[Pacemaker] drbd 8.3.2 stacked resources controlled by pacemaker

Tue Sep 22 03:41:36 EDT 2009

Hello all,

I'm trying to build an architecture that I'm not 100% sure will work so 
I need some input on the matter. The design is:
- 4 servers (now running on test xen virtual machines)
- the servers will be divided in two separate geographical locations, 2 
servers in site A and 2 servers in site B
- each pair of servers from the same site will form a cluster
- each cluster from both sites will be linked as a stacked resource 
(stacked-on-top-of)

For this setup I'm using drbd-8.3.2-3.x86_64.rpm, 
heartbeat-3.0.0-33.2.x86_64.rpm, openais-0.80.5-15.1.x86_64.rpm, 
resource-agents-1.0-31.4.x86_64.rpm and their respective dependencies.

One question that popped to my mind was that pacemaker is using 
multicast, so the connection between the two sites (if it is done 
through the public internet) should involve multicast routing? What 
bandwidth requirements should be for this kind of setup? I'm assuming 
that the high end requirements will be on the drbd replication part, but 
also I'm interested if there are any specific requirements related to 
latency, delay and (probably) jitter on the multicast connection as it 
uses (correct me if I'm wrong) UDP as a transport?

So far I've configured all 4 virtual machines with drbd, created 
"normal" resources, stacked resources and all seems to be in order, the 
problem is that I don't know how does pacemaker deal with stacked 
resources.

I mean, the goal here is to have one service, let's say apache, run on a 
device on the stacked resource and to be handled by pacemaker so that 
the apache server either runs on primary stacked resource on site A, or 
fails over on stacked resource on site B, and underneath all that, if in 
site A one of the two servers fails, it switches to the other one and 
the same should happen in site B.

I see it like a RAID-1 "array" on top of two RAID-1 "arrays", if you 
understand the analogy.

cat /etc/ais/openais.conf
aisexec {
        user: root
        group: root
}

amf {
        mode: disabled
}

logging {
        to_stderr: yes
        debug: off
        timestamp: on
        to_file: no
        to_syslog: yes
        syslog_facility: daemon
}

totem {
        version: 2
        token: 3000
        token_retransmits_before_loss_const: 10
        join: 60
        consensus: 1500
        vsftype: none
        max_messages: 20
        clear_node_high_bit: yes
        secauth: off
        threads: 0
        # nodeid: 1234
        rrp_mode: passive

        interface {
                ringnumber: 0
                bindnetaddr: 192.168.1.0
                mcastaddr: 226.94.1.1
                mcastport: 5405
        }

        interface {
                ringnumber: 1
                bindnetaddr: 172.16.0.0
                mcastaddr: 226.94.1.1
                mcastport: 5406
        }
}

service {
        ver: 0
        name: pacemaker
        use_mgmtd: no
}

A question on the openais.conf, these two "rings", do they have to be on 
separate subnets or can they be on the same subnet.
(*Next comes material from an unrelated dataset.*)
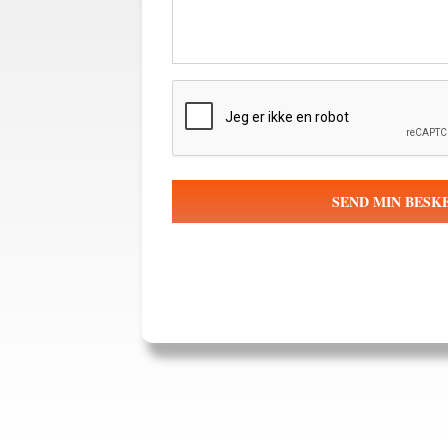
CAPTCHA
On the same issue, 
should one interface declaration be linked to the subnet where drbd is 
also running and the other declaration to be linked to pacemaker, or it 
doesn't matter which goes where?

In /etc/drbd.conf the stacked resources look like this:

resource "st1" {
  protocol C;

  on srv1 {
    device     /dev/drbd0;
    disk       /dev/xvda3;
    address    172.16.0.1:7700;
    flexible-meta-disk  internal;
  }

  on srv2 {
    device    /dev/drbd0;
    disk      /dev/xvda3;
    address   172.16.0.2:7700;
    flexible-meta-disk  internal;
  }
}

resource "st2" {
  protocol C;

  on srv3 {
    device     /dev/drbd0;
    disk       /dev/xvda3;
    address    172.16.0.3:7701;
    flexible-meta-disk  internal;
  }

  on srv4 {
    device     /dev/drbd0;
    disk       /dev/xvda3;
    address    172.16.0.4:7701;
    flexible-meta-disk  internal;
  }
}

resource "stacked" {
  protocol      C;
  stacked-on-top-of st1 {
    device      /dev/drbd10;
    address     172.16.0.1:7704;
  }

  stacked-on-top-of st2 {
    device      /dev/drbd10;
    address     172.16.0.3:7704;
  }
}

The cat /proc/drbd shows the resources both normal and stacked are up 
and running:

 0: cs:Connected ro:Primary/Secondary ds:UpToDate/UpToDate C r----
    ns:1 nr:0 dw:1 dr:110 al:1 bm:0 lo:0 pe:0 ua:0 ap:0 ep:1 wo:b oos:0

10: cs:Connected ro:Primary/Secondary ds:UpToDate/UpToDate C r----
    ns:0 nr:0 dw:0 dr:0 al:0 bm:0 lo:0 pe:0 ua:0 ap:0 ep:1 wo:b oos:0

Now in order for me to start the resources, I have to perform the start 
process manually, involving /etc/init.d/drbd start, which I have read in 
the docs that isn't recommended if I want to use OCF style resources, 
which I do.
I first start drbd, this loads the normal resources, which stay in a 
"cs:Connected ro:Secondary/Secondary" state until I do a "drbdadm 
--primary all". Then I have to do a "drbdadm --stacked up stacked" on 
the cluster members I've assigned as primary, then the stacked resources 
go into a "cs:Connected ro:Secondary/Secondary" state until I, again, 
set one of them as primary.
So the question is, how do I get pacemaker to start both normal and 
stacked resources, promote normal and stacked resources as primary and 
then start a web server on the stacked resource that becomes primary.

Any relevant documentation links or examples are more than welcome, as 
well as ideas and suggestions.

Thank you in advance,
Dan.

-- 
Dan FRINCU
Streamwide Romania
E-mail: dfrincu at streamwide.ro